Since the implementation of the Affordable Care Act in 2010, integrated delivery networks (IDNs) have carved a significant place for themselves in the healthcare industry. An IDN is a network of healthcare providers and facilities, usually within a specific geographic region, that offers a full range of healthcare services. An IDN is often designed to offer a full spectrum of care that includes primary care physicians, specialists, general acute care (ie, inpatient services), and home health services. Additionally, many are now operating their own specialty pharmacies.

Like accountable care organizations (ACOs), IDNs exist to coordinate patient care, improve the quality of care, and control costs. However, unlike ACOs, which may work with group purchasing organizations (GPOs) and may not contract directly with local employer group plans, IDNs have negotiating power. Their negotiating power comes in 2 forms: the market power to directly negotiate with pharmaceutical manufacturers or distributors, and the ability to disrupt market competition with traditional healthcare insurers by contracting directly with employer groups for the delivery of healthcare to their employees.

With the costs of providing healthcare coverage to employees out of reach for some employers, those employers may be drawn to IDNs offering their own health plans because IDNs may be able to offer lower prices to deliver care. Although IDNs cover only a fraction of patients in the United States, and that coverage is generally limited to the geographic areas they serve, the IDN strategy is one that the health insurance industry cannot ignore.

Some of the largest IDNs that also have integrated health plans include the Mayo Clinic, Kaiser Permanente, UPMC, Geisinger, and Sutter Health. As these IDNs look to grow and expand the number of lives they cover, many payer programs for managing prescription drugs have also been adopted by IDNs.

Large IDNs have centralized control of physicians through employment, clinical integration, and common branding across facilities in a region. Providers within an IDN share a common electronic health record (EHR) that can be monitored to evaluate protocol adherence and patient outcomes. These IDNs also have their own formularies. By using EHRs, the IDN can show the prescribers preferred products and may even require justification to use a non-preferred product.

IDNs also focus on standardizing the delivery of healthcare. Standardization can help reduce medical errors and liability and improve the patient’s experience. Standardization is achieved through implementing a pathway or protocols for certain common chronic conditions. By integrating these protocols into the EHR, the IDN can point prescribers to appropriate, cost-effective treatments without using payer tactics such as step therapy and prior authorization.

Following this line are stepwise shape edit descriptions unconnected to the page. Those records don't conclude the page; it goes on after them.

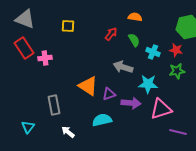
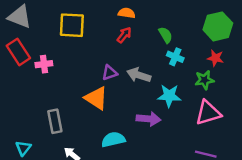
orange semicircle: (135, 17) -> (127, 13), moved
yellow square: (68, 26) -> (72, 25), size x1.6
green semicircle: (134, 40) -> (166, 35), moved
red star: (176, 50) -> (215, 58), moved
purple triangle: (109, 94) -> (110, 73), moved
pink triangle: (161, 109) -> (208, 113), moved

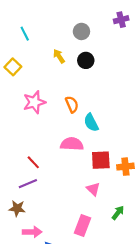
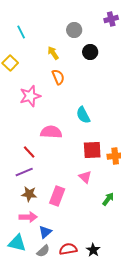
black circle: (86, 60) -> (90, 52), moved
orange semicircle: (72, 104) -> (58, 77), moved
pink semicircle: (72, 144) -> (51, 132), moved
brown star: (17, 208) -> (29, 194), moved
pink rectangle: (83, 226) -> (57, 196), moved

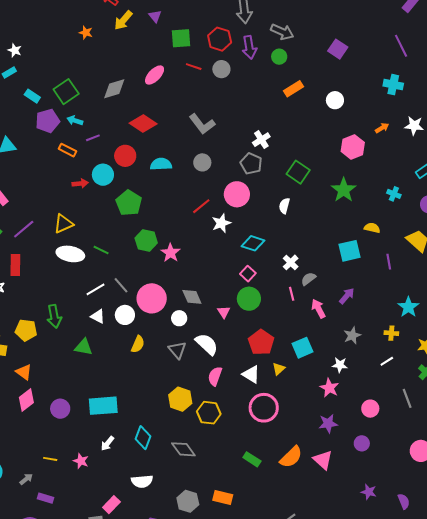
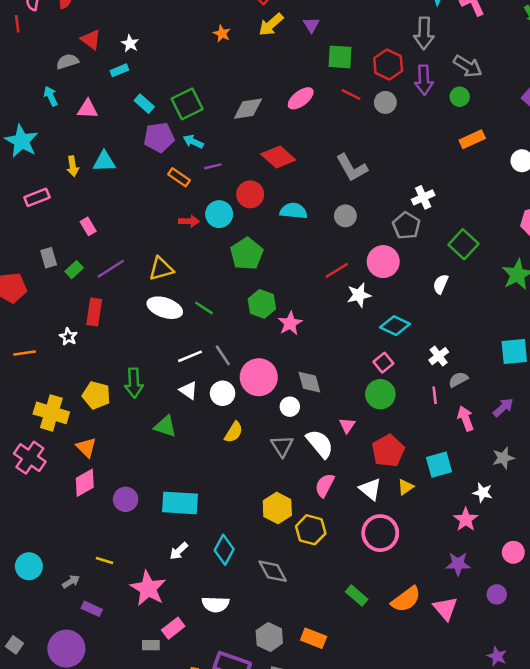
pink triangle: (224, 312) -> (347, 425), moved
pink star: (81, 461) -> (148, 588), moved, size x1.8

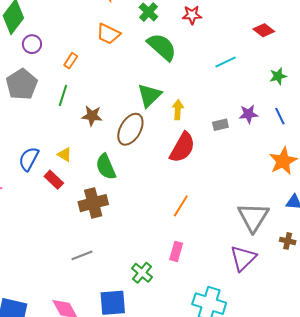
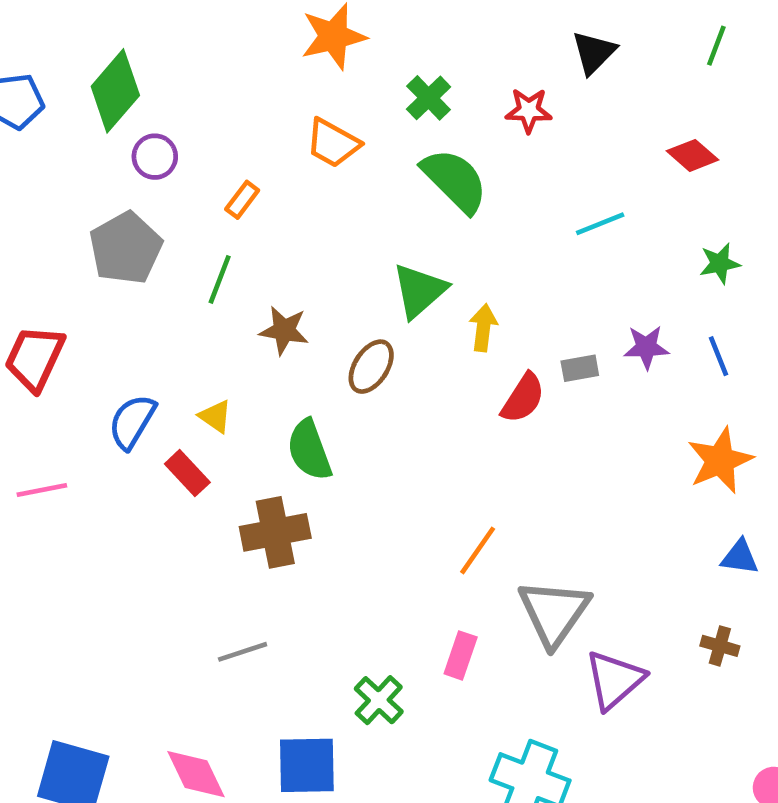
brown ellipse: (130, 129) -> (371, 367), size x0.7
red semicircle: (182, 147) -> (523, 398), moved, size x0.7
gray triangle: (253, 217) -> (554, 613), moved

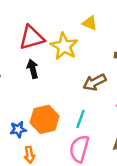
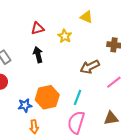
red triangle: (32, 38) -> (38, 28), size x0.6
yellow star: (64, 46) -> (65, 36), size x0.6

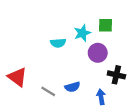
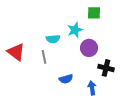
green square: (105, 25) -> (94, 13), moved
red triangle: (17, 77) -> (16, 52), moved
gray line: (48, 91) -> (44, 57), moved, turned 48

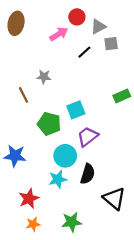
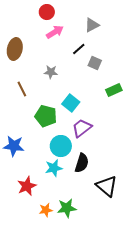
red circle: (77, 17) -> (47, 12), moved
brown ellipse: (16, 23) -> (15, 49), moved
gray square: (111, 44) -> (95, 63), moved, turned 32
gray star: (44, 77) -> (51, 72), moved
cyan square: (76, 110) -> (71, 103), turned -30
orange star: (33, 224) -> (46, 210), moved

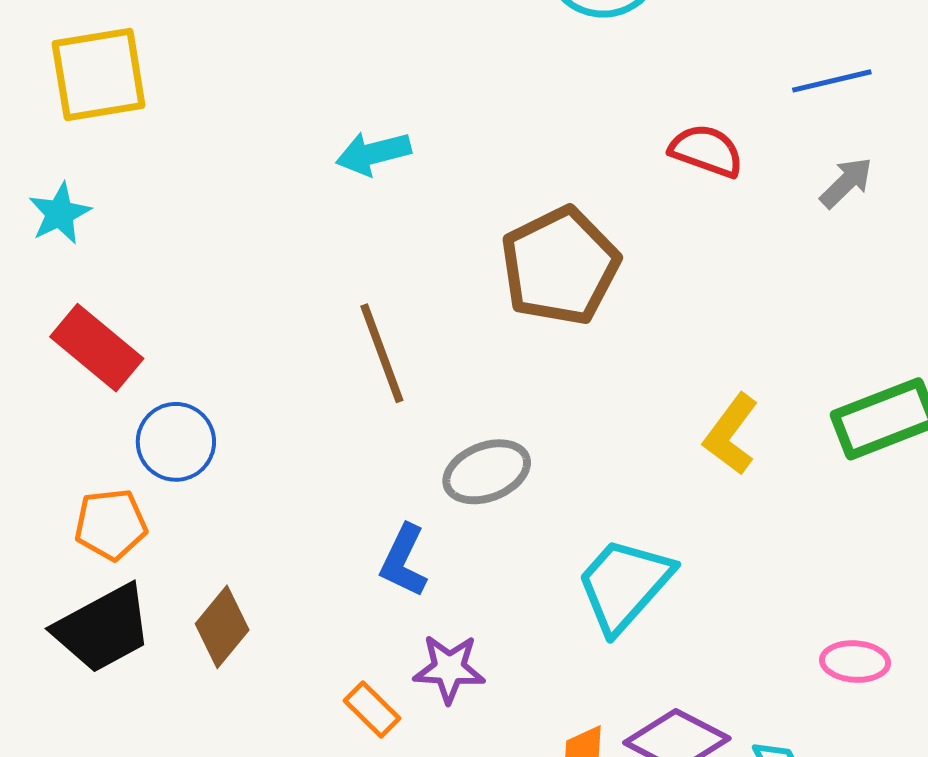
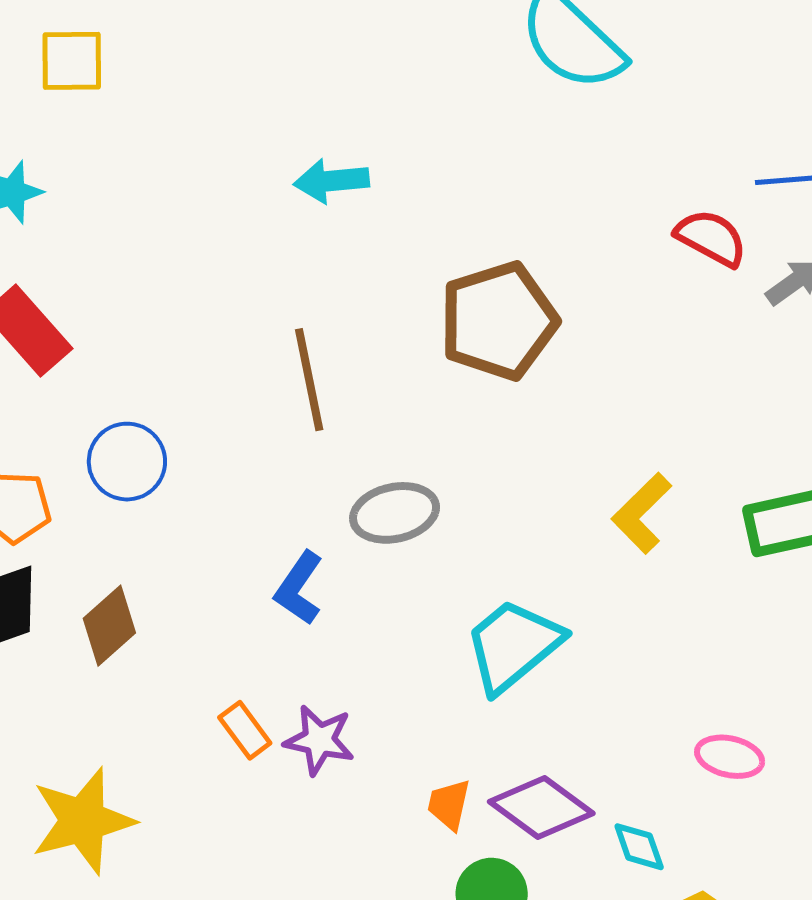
yellow square: (99, 75) -> (72, 61), size x0.7
red semicircle: (706, 151) -> (711, 238), moved
blue circle: (176, 442) -> (127, 462), moved
purple star: (449, 669) -> (319, 740), moved

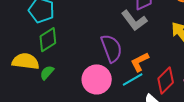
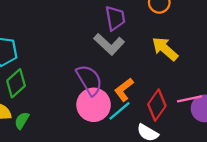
pink circle: (97, 79) -> (94, 105), moved

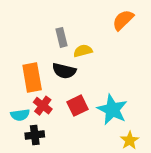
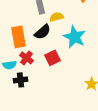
black semicircle: (64, 71) -> (42, 32), turned -54
cyan star: (112, 110) -> (74, 37), moved

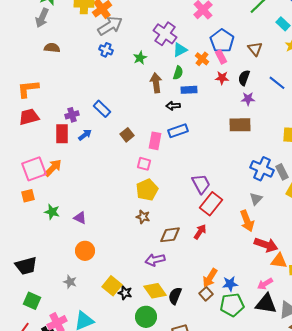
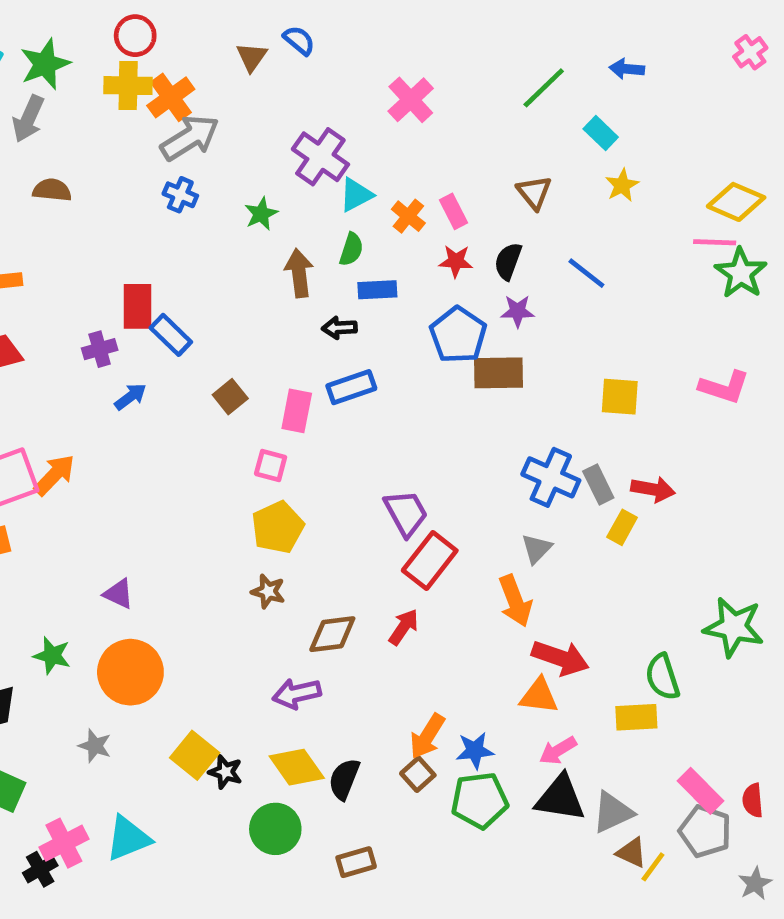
blue pentagon: (222, 41) -> (458, 335), moved
red rectangle: (62, 134) -> (138, 306), moved
green star: (52, 212) -> (52, 656), moved
orange circle: (85, 251) -> (130, 672), size x1.4
orange triangle: (279, 261) -> (539, 696), moved

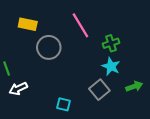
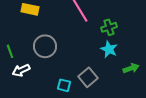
gray circle: (49, 47) -> (45, 46), moved
gray square: (99, 90) -> (88, 77), moved

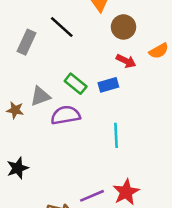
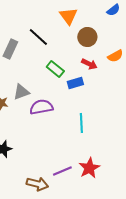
green rectangle: (76, 84) -> (55, 69), moved

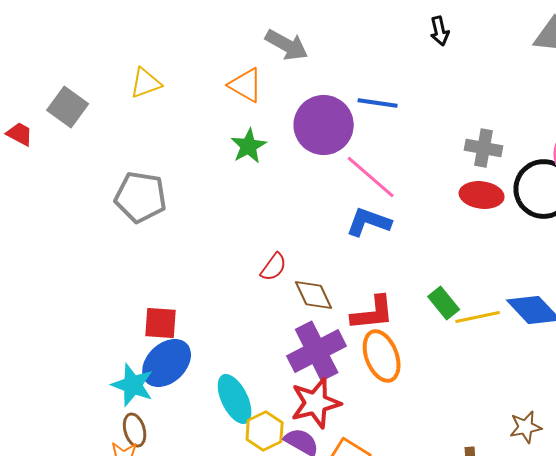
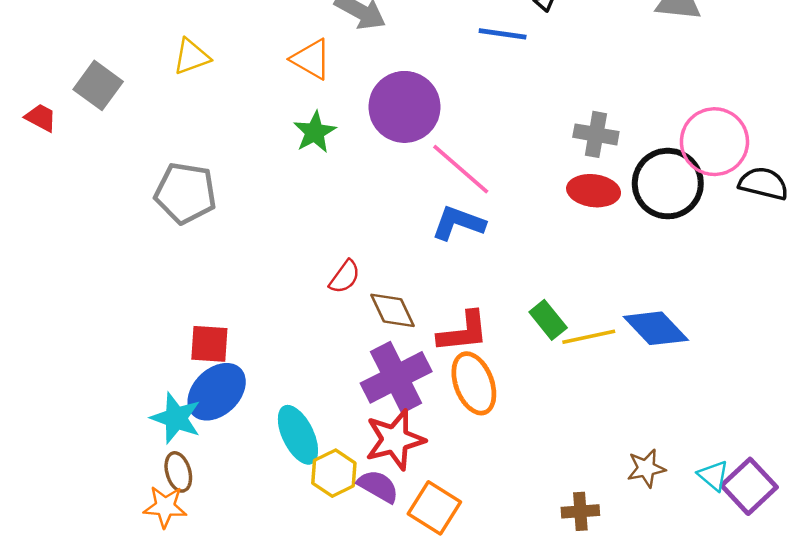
blue line: (378, 103) -> (503, 34), moved

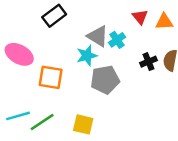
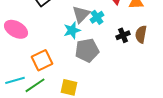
gray triangle: (98, 36) -> (81, 14), turned 42
orange square: (51, 77) -> (42, 60), moved, turned -35

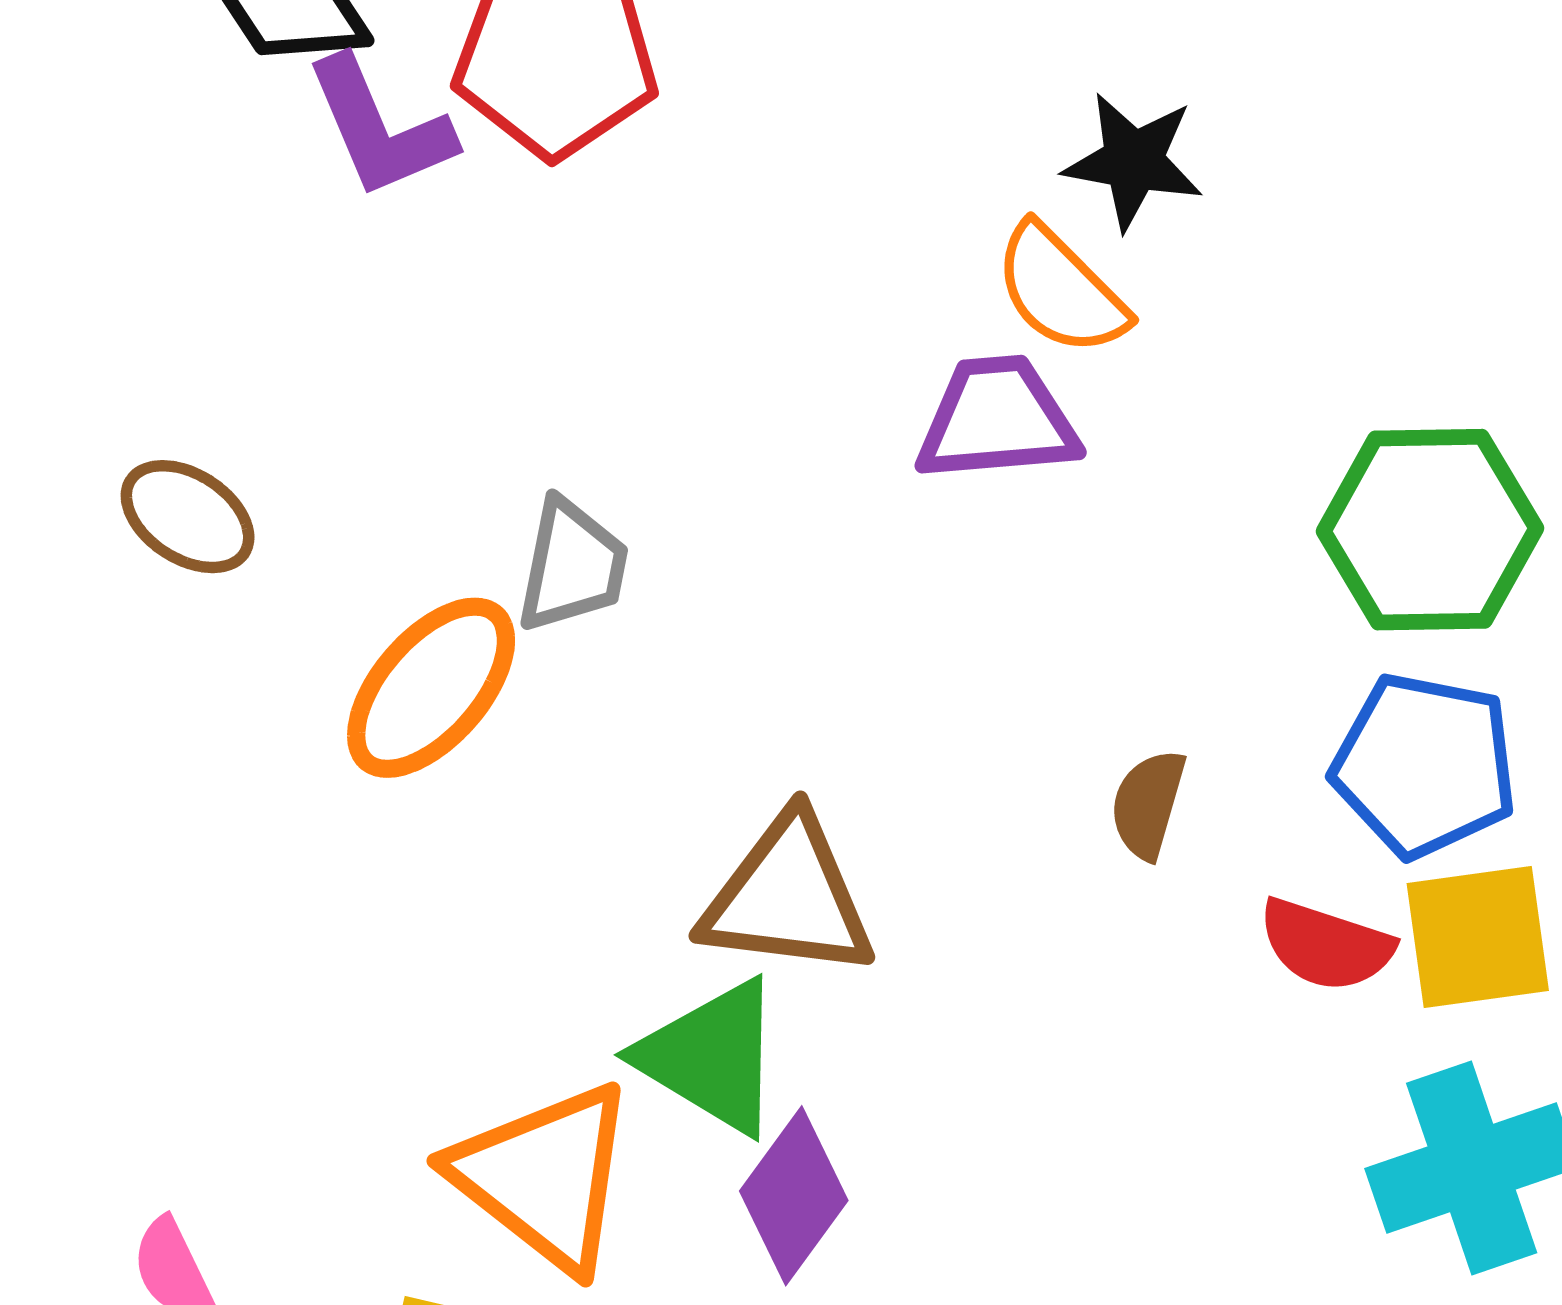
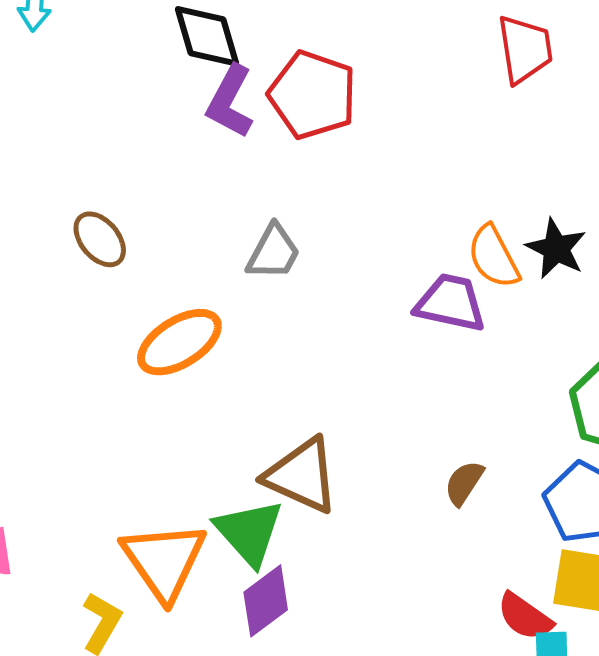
purple L-shape: (380, 128) -> (230, 102), turned 34
black star: (1133, 161) -> (556, 249), moved
gray trapezoid: (572, 566) -> (273, 252), moved
red semicircle: (1326, 945) -> (525, 617), moved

As noted previously, many large IDNs leverage their market influence for greater negotiating power without working through a GPO. By doing this, IDNs can secure competitive supply chain prices and lower overall healthcare costs. For example, to get better pricing, many IDNs negotiate directly with pharmaceutical manufacturers instead of working with GPOs. IDNs want manufacturers to partner with them on drug access and price so they can take care of their patients. IDNs cannot do that when, for instance, a limited-distribution contract for a drug means a prescription must be sent to an outside pharmacy even if a patient wants to fill it at the IDN pharmacy.

It’s likely that the number of IDNs will continue to grow as more health systems and payers merge and acquire new facilities, functions, and operations. Healthcare organizations that exist as fragmented or disorganized systems cannot meet the necessary goals of improved patient outcomes at lower costs.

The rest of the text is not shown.